» Work item: Filtering the records below, copy only those lines that include the word "https".

[Collected data]

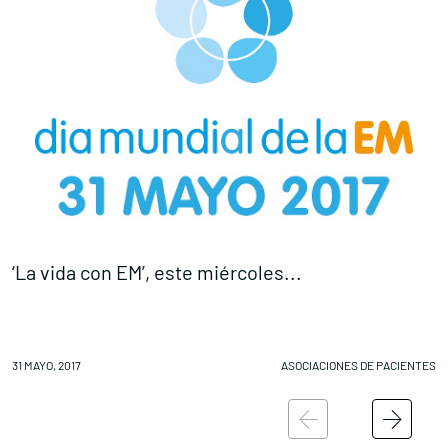
‘La vida con EM’, este miércoles...
P
31 MAYO, 2017
ASOCIACIONES DE PACIENTES
30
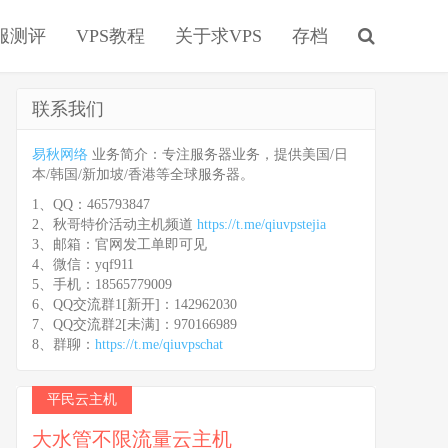
服测评
VPS教程
关于求VPS
存档
联系我们
易秋网络
业务简介：专注服务器业务，提供美国/日
本/韩国/新加坡/香港等全球服务器。
1、QQ：465793847
2、秋哥特价活动主机频道
https://t.me/qiuvpstejia
3、邮箱：官网发工单即可见
4、微信：yqf911
5、手机：18565779009
6、QQ交流群1[新开]：142962030
7、QQ交流群2[未满]：970166989
8、群聊：
https://t.me/qiuvpschat
平民云主机
大水管不限流量云主机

» Task result:
https://t.me/qiuvpstejia
https://t.me/qiuvpschat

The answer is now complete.